Most nickel based superalloys are found to be non-weldable. Only with using extreme precautions and advanced welding processes are some nickel based superalloys weldable with fusion processes. Fusion welds may experience hot cracking (cracking during solidification), intergranular cracking (cracking during cooling) or post weld heat treat cracking (cracking initiated by phase transformation stresses and thermal stresses during heat treating).
Laser machining is currently being used in advanced automated balancing systems. The laser ablates metal from the balance land in precise target locations and amounts at surface speeds as high as 30,000 in/min. Laser machining is a fusion process where the metal is heated through the liquid state to the vapor/plasma state.

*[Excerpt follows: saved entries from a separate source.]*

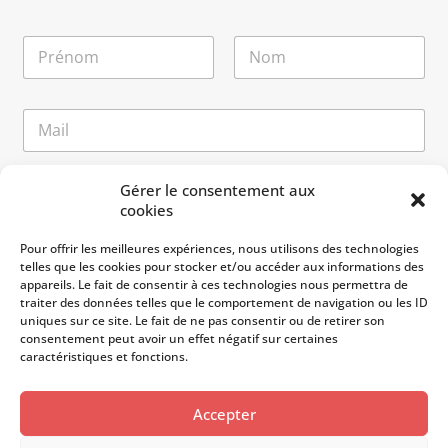
N
o
m
Prénom
Nom
*
E
-
m
a
E
M
Gérer le consentement aux
i
-
e
cookies
l
m
s
*
a
s
Pour offrir les meilleures expériences, nous utilisons des technologies
i
a
telles que les cookies pour stocker et/ou accéder aux informations des
l
g
appareils. Le fait de consentir à ces technologies nous permettra de
E
e
traiter des données telles que le comportement de navigation ou les ID
-
uniques sur ce site. Le fait de ne pas consentir ou de retirer son
m
consentement peut avoir un effet négatif sur certaines
a
caractéristiques et fonctions.
i
l
E
Accepter
-
m
Envoyer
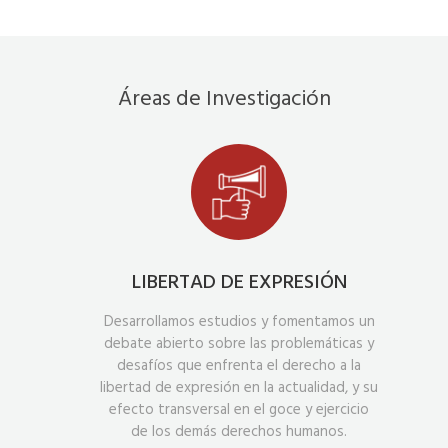
Áreas de Investigación
LIBERTAD DE EXPRESIÓN
Desarrollamos estudios y fomentamos un
debate abierto sobre las problemáticas y
desafíos que enfrenta el derecho a la
libertad de expresión en la actualidad, y su
efecto transversal en el goce y ejercicio
de los demás derechos humanos.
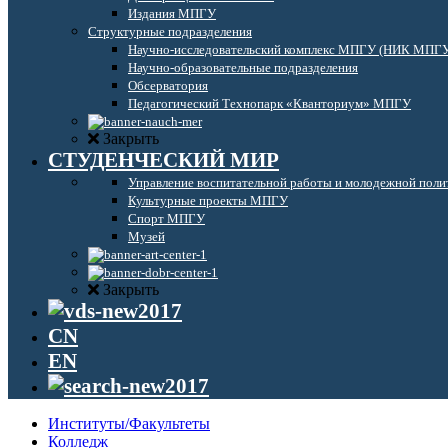
Издания МПГУ
Структурные подразделения
Научно-исследовательский комплекс МПГУ (НИК МПГ
Научно-образовательные подразделения
Обсерватория
Педагогический Технопарк «Кванториум» МПГУ
Закрыть
СТУДЕНЧЕСКИЙ МИР
Управление воспитательной работы и молодежной поли
Культурные проекты МПГУ
Спорт МПГУ
Музей
Закрыть
CN
EN
Институты/Факультеты
Колледж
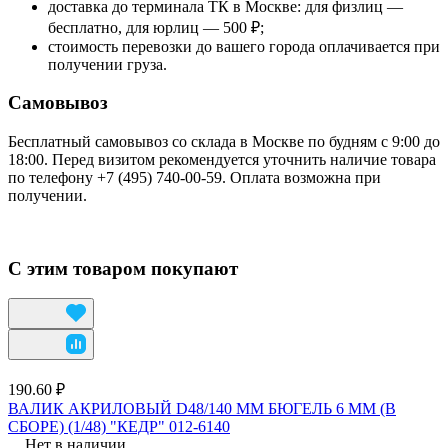
доставка до терминала ТК в Москве: для физлиц —
бесплатно, для юрлиц — 500 ₽;
стоимость перевозки до вашего города оплачивается при
получении груза.
Самовывоз
Бесплатный самовывоз со склада в Москве по будням с 9:00 до
18:00. Перед визитом рекомендуется уточнить наличие товара
по телефону +7 (495) 740-00-59. Оплата возможна при
получении.
С этим товаром покупают
190.60 ₽
ВАЛИК АКРИЛОВЫЙ D48/140 ММ БЮГЕЛЬ 6 ММ (В
СБОРЕ) (1/48) "КЕДР" 012-6140
Нет в наличии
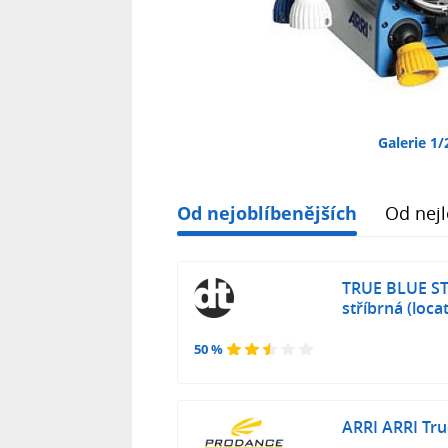
Galerie 1/
Od nejoblíbenějších
Od nejl
TRUE BLUE ST
stříbrná (loca
50 %
ARRI ARRI Tru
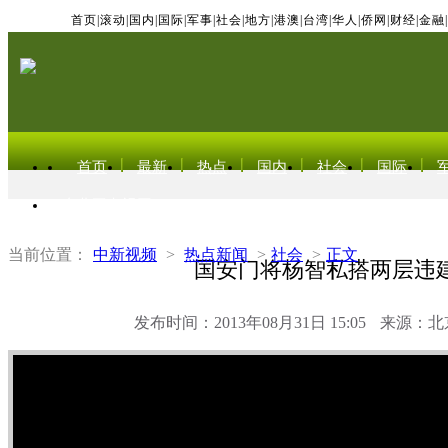
首页
|
滚动
|
国内
|
国际
|
军事
|
社会
|
地方
|
港澳
|
台湾
|
华人
|
侨网
|
财经
|
金融
|
首页
最新
热点
国内
社会
国际
东北亚电视网
当前位置：
中新视频
>
热点新闻
>
社会
>
正文
国安门将杨智私搭两层违
发布时间：2013年08月31日 15:05
来源：北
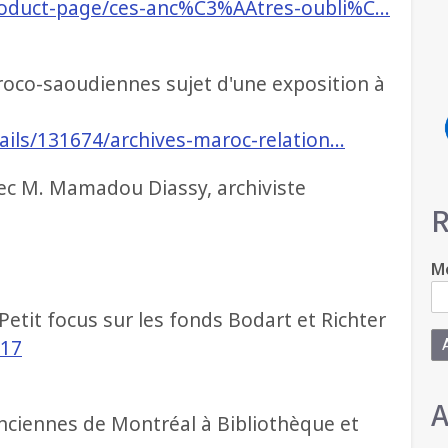
product-page/ces-anc%C3%AAtres-oubli%C…
aroco-saoudiennes sujet d'une exposition à
tails/131674/archives-maroc-relation…
vec M. Mamadou Diassy, archiviste
R
Mo
 Petit focus sur les fonds Bodart et Richter
417
A
anciennes de Montréal à Bibliothèque et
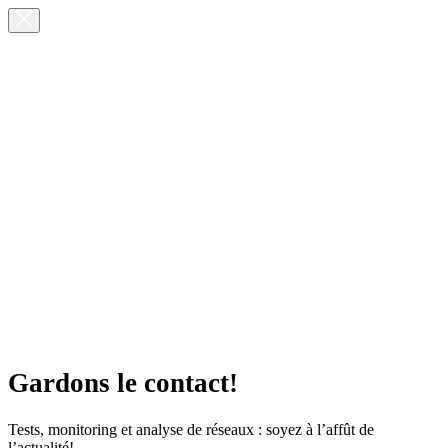
Gardons le contact!
Tests, monitoring et analyse de réseaux : soyez à l’affût de
l’actualité!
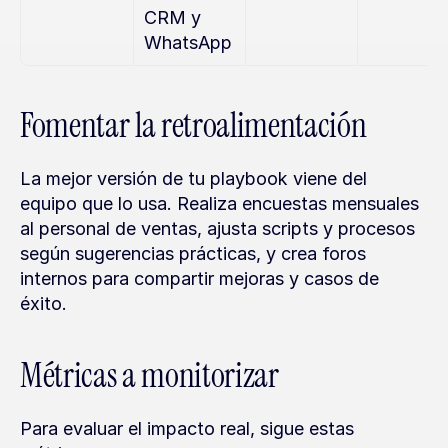
CRM y 
WhatsApp
Fomentar la retroalimentación
La mejor versión de tu playbook viene del 
equipo que lo usa. Realiza encuestas mensuales 
al personal de ventas, ajusta scripts y procesos 
según sugerencias prácticas, y crea foros 
internos para compartir mejoras y casos de 
éxito.
Métricas a monitorizar
Para evaluar el impacto real, sigue estas 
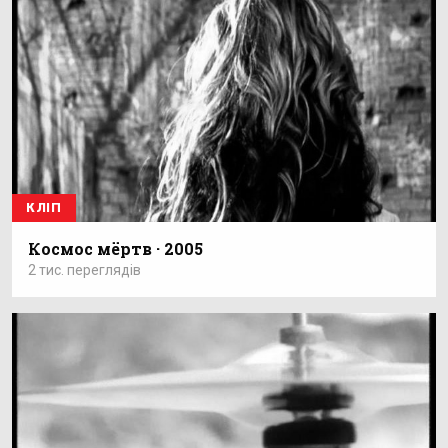
КЛІП
Космос мёртв · 2005
2 тис. переглядів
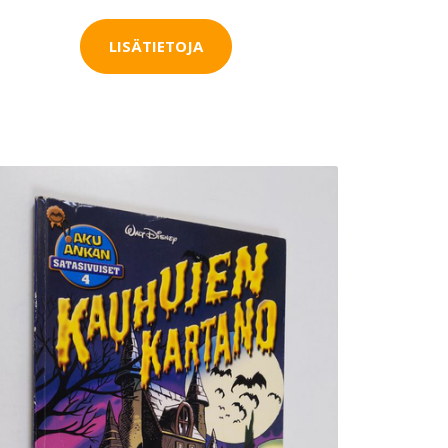
LISÄTIETOJA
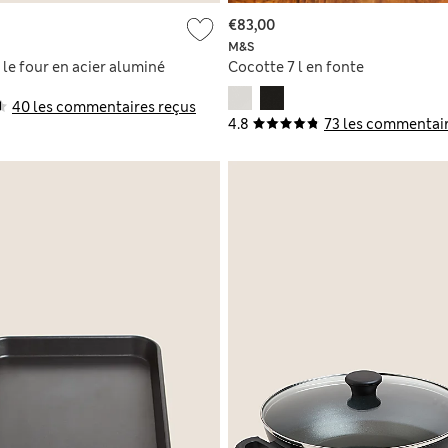
€83,00
M&S
le four en acier aluminé
Cocotte 7 l en fonte
40 les commentaires reçus
4.8
73 les commentair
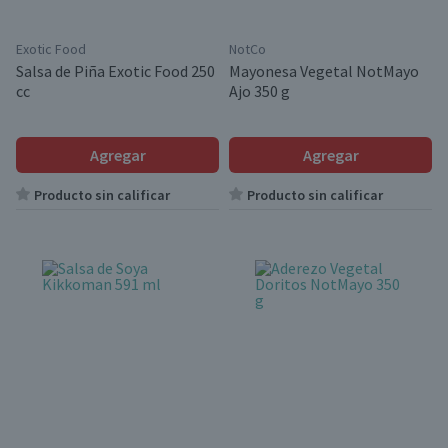
Exotic Food
NotCo
Salsa de Piña Exotic Food 250
Mayonesa Vegetal NotMayo
cc
Ajo 350 g
Agregar
Agregar
Producto sin calificar
Producto sin calificar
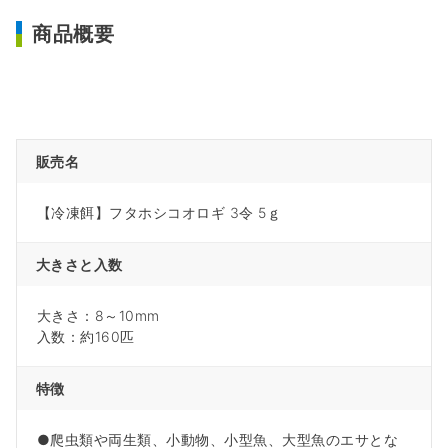
商品概要
販売名
【冷凍餌】フタホシコオロギ 3令 5ｇ
大きさと入数
大きさ：8～10mm
入数：約160匹
特徴
●爬虫類や両生類、小動物、小型魚、大型魚のエサとな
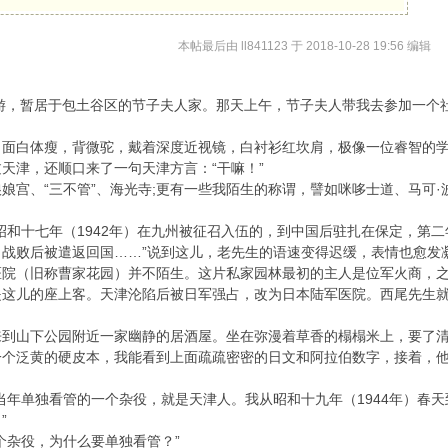
本帖最后由 ll841123 于 2018-10-28 19:56 编辑
旅游，暂居于包土谷区的节子夫人家。那天上午，节子夫人带我去参加一
，面白体瘦，背微驼，戴着深度近视镜，白衬衫红坎肩，极像一位睿智的
天津，还顺口来了一句天津方言：“干嘛！”
娘宫、“三不管”、海光寺;更有一些我陌生的称谓，譬如咪哆士道、马可
昭和十七年（1942年）在九州被征召入伍的，到中国后驻扎在保定，第
战败后被遣返回国……”说到这儿，老先生的语速变得迟缓，表情也愈发
医院（旧称曹家花园）并不陌生。这片私家园林最初的主人是位军火商，之
是这儿的座上客。天津沦陷后被日军强占，改为日本陆军医院。西尾先生
来到山下公园附近一家幽静的居酒屋。坐在弥漫着草香的榻榻米上，要了
一个泛黄的硬皮本，我能看到上面疏疏密密的日文和阿拉伯数字，接着，
当年单独看管的一个杂役，就是天津人。我从昭和十九年（1944年）春天
”
个杂役，为什么要单独看管？”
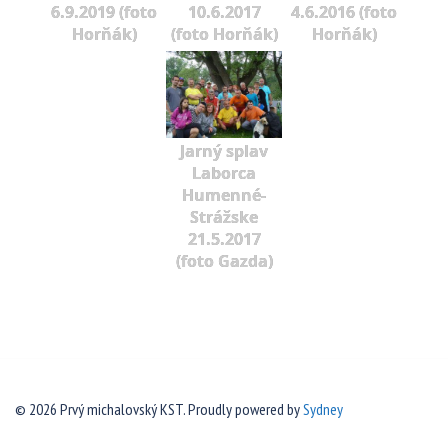
6.9.2019 (foto
10.6.2017
4.6.2016 (foto
Horňák)
(foto Horňák)
Horňák)
Jarný splav
Laborca
Humenné-
Strážske
21.5.2017
(foto Gazda)
© 2026 Prvý michalovský KST. Proudly powered by
Sydney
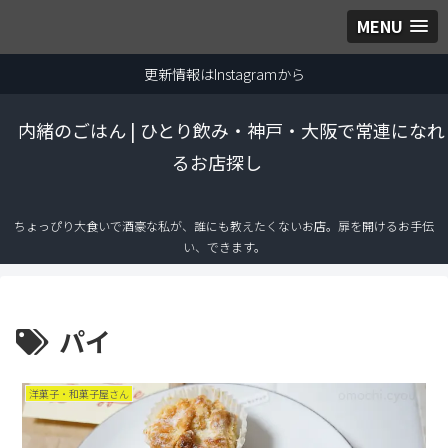
MENU
更新情報はInstagramから
内緒のごはん | ひとり飲み・神戸・大阪で常連になれ
るお店探し
ちょっぴり大食いで酒豪な私が、誰にも教えたくないお店。扉を開けるお手伝
い、できます。
パイ
洋菓子・和菓子屋さん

Metal that is not vaporized or removed during the liquid state resolidifies and becomes a recast layer. The solidification process of this recast layer is similar to that of the fusion welding process except that the amount of liquid metal is much smaller, normally 10 to 100 microns thick. The cooling rates are very fast because of the heat sink provided by the much greater size of the parent metal compared to the amount of recast layer.
This paper presents the results of an investigation into the metallurgical reactions found in the laser machined residual surface. The effects on alloys Inconel 718, Waspaloy, and IN713 will be discussed. The role of carbides will be examined in the laser machining process. Appropriate microstructures and elemental maps of cross sections through the recast layer will be presented.